How stupid can we be to try to put seeds in the ground and nurture fragile little creatures in this crazy world? Wouldn’t it be easier not to try, not to grow, not to love?

We have felt this foolishness of hope in years past. We worked overseas, trying to bring good news and justice to messed-up situations. When we tried to demonstrate sustainable ways to plant healthy vegetables on hillsides in Nicaragua, another drought killed everything but our radishes. (And it turns out that our friends thought radishes tasted gross.) In South Africa, a wildfire swept through our town, killing several people and destroying dozens of homes. And the South African seminary we taught ran out of money and had to take drastic measures. We have seen families forced to choose between the financial burden of a dad finishing college or a son going to first grade, between a wife going to the doctor or purchasing seeds in hopes of the year’s harvest.

These things are not fair. We have sweated and cried trying to stop these injustices. We often have failed.

The crushing weight of bloody feathers

On the night I (Chrissy) hosed feathers clotted with the Ladies’ blood off of our little chicken coop, I felt the tremendous weight of every logical reason to give up planting and growing things. That night I read in Psalm 94:

O Lord, you God of vengeance … shine forth … How long shall the wicked exult? … They crush your people, O Lord, and afflict your heritage. They kill the widow and the stranger, they murder the orphan, and they say, “The Lord does not see.”

Usually I hate passages like that about punishment and vengeance. But when you come face to face with what’s wrong in this world, you realize it’s going to take Someone way bigger than ourselves to fix it all. I want to know the God who cares about my chickens—and cares more so about children being sold into prostitution, orphans left on city streets, and selfish world leaders who allow famine. I want to know the God who redeems and restores the broken.

The psalm continues:

He who planted … does he not hear? … The Lord will not forsake his people; he will not abandon his heritage; for justice will return … If the Lord had not been my help, my soul would have lived in the land of silence … But the Lord has become my stronghold.

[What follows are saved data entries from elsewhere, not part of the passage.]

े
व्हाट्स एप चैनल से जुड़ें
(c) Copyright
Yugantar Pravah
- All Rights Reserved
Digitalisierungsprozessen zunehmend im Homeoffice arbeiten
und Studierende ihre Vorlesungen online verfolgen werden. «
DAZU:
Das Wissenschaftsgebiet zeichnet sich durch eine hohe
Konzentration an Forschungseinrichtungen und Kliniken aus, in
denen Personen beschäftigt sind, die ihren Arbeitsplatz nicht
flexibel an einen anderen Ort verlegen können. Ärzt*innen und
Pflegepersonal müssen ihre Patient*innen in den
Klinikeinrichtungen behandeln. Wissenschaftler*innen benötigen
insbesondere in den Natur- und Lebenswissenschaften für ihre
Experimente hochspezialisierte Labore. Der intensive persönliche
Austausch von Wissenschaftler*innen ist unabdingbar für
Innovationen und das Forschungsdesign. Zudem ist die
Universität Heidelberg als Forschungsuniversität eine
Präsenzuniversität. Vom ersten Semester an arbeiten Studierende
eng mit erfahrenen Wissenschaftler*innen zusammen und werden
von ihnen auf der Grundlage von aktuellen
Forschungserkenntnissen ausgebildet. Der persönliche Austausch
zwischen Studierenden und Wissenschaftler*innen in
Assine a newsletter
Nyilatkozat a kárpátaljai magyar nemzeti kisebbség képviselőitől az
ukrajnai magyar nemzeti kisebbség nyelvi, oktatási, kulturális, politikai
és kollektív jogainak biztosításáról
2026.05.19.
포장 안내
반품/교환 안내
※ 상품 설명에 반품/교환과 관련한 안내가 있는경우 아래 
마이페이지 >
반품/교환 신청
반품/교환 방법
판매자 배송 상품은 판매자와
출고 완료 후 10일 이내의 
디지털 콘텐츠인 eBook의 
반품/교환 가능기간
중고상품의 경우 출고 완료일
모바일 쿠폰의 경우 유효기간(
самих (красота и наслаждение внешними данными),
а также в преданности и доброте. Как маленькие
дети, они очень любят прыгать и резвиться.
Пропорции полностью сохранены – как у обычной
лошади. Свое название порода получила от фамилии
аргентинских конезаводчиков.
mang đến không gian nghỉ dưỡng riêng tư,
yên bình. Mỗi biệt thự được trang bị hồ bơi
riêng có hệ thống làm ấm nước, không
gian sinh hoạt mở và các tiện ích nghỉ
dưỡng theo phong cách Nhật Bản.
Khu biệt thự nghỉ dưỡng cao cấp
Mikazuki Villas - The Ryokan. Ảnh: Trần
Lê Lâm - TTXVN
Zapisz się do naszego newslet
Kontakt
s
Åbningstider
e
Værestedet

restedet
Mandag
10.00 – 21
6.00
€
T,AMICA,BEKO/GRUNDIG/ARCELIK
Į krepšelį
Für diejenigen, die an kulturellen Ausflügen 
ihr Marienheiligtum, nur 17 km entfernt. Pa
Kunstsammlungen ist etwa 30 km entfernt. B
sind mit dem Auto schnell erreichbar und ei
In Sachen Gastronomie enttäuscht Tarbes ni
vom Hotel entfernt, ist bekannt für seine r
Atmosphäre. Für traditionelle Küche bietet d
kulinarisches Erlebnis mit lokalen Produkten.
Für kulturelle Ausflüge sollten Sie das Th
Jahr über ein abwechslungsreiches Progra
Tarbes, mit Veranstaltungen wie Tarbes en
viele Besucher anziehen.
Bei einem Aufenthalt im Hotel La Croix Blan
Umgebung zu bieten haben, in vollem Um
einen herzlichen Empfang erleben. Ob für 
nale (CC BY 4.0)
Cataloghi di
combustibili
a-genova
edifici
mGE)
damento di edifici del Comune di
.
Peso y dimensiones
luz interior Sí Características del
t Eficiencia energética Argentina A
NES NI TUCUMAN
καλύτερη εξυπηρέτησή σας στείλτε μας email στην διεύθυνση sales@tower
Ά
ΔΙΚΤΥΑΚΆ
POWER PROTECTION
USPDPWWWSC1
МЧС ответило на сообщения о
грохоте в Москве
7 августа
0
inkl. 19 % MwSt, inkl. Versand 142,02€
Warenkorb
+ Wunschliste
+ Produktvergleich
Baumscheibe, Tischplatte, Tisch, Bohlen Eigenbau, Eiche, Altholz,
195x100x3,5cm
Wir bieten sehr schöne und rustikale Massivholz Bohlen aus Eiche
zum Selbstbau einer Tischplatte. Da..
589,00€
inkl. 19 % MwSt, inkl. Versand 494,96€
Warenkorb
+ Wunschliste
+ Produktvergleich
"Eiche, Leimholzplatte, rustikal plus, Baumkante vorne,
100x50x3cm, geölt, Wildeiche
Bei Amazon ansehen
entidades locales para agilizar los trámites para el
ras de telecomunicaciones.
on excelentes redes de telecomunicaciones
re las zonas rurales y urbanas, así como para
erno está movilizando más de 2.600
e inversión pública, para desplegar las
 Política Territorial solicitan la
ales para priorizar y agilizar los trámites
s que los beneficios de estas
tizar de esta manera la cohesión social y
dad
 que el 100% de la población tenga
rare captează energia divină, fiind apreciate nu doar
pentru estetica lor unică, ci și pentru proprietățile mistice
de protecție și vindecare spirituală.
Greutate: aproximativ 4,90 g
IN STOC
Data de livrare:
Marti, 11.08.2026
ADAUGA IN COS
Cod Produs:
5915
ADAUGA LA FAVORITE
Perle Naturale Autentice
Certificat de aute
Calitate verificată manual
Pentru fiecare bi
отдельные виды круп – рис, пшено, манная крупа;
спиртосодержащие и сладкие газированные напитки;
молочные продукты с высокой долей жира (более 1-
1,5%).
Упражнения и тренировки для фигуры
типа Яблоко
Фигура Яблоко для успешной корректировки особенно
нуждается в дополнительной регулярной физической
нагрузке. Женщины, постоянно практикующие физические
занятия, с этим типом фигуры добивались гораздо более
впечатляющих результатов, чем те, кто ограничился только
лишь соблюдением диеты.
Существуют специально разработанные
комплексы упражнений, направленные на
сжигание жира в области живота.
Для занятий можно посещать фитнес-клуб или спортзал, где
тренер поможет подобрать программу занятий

Zucchini, eggs and eternity

Looking out into our field of vegetables, I see beacons of green bursting up from the brown dusty soil, watered by a drip irrigation line. Thanks to this faithful, slow watering right to the roots where it won’t evaporate away, we’ve harvested peas, cabbages, beans, spinach, kale, lettuce, turnips, beets and enough zucchini to feed a flash mob. We carry buckets of zucchini in our trunk to give away. Meanwhile, more chicks grow in the basement, their first real feathers starting to sprout.

Drought, raccoons, record heat, trafficking, famine, selfishness and sin—in these, we will keep working and trudging in hope. Because in the long haul, the Kingdom of God grows, like a mustard seed in a drought, like zucchini on a drip line.